-- MATERIALS PROVIDED --
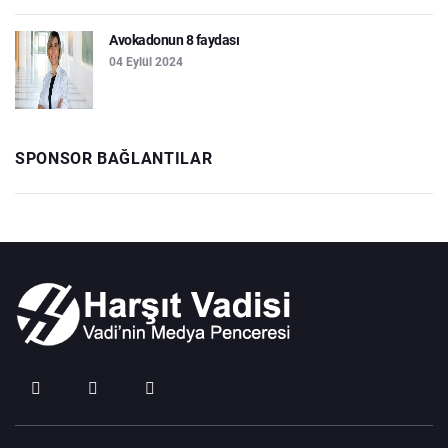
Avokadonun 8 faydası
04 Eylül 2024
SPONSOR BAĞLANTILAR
* * *
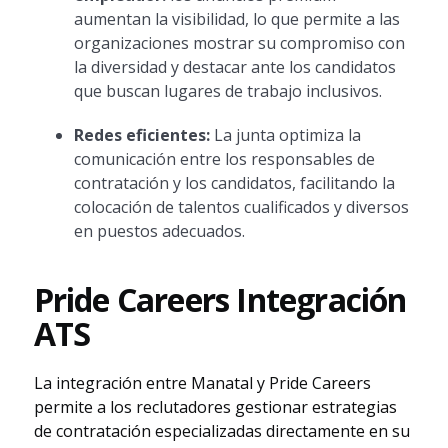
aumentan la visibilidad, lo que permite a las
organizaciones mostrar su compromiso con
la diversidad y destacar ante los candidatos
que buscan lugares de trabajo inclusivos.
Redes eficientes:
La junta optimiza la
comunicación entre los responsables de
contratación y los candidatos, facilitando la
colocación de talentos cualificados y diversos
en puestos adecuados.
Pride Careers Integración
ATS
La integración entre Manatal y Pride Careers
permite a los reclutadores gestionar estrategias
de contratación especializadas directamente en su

-- DESCRIPTION OF THE TASK --
From the line that has "comunicación entre los responsables de" through the line that has "de contratación especializadas", copy every line exactly as it appears above, and leave out all others.

-- ANSWER BELOW --
comunicación entre los responsables de
contratación y los candidatos, facilitando la
colocación de talentos cualificados y diversos
en puestos adecuados.
Pride Careers Integración
ATS
La integración entre Manatal y Pride Careers
permite a los reclutadores gestionar estrategias
de contratación especializadas directamente en su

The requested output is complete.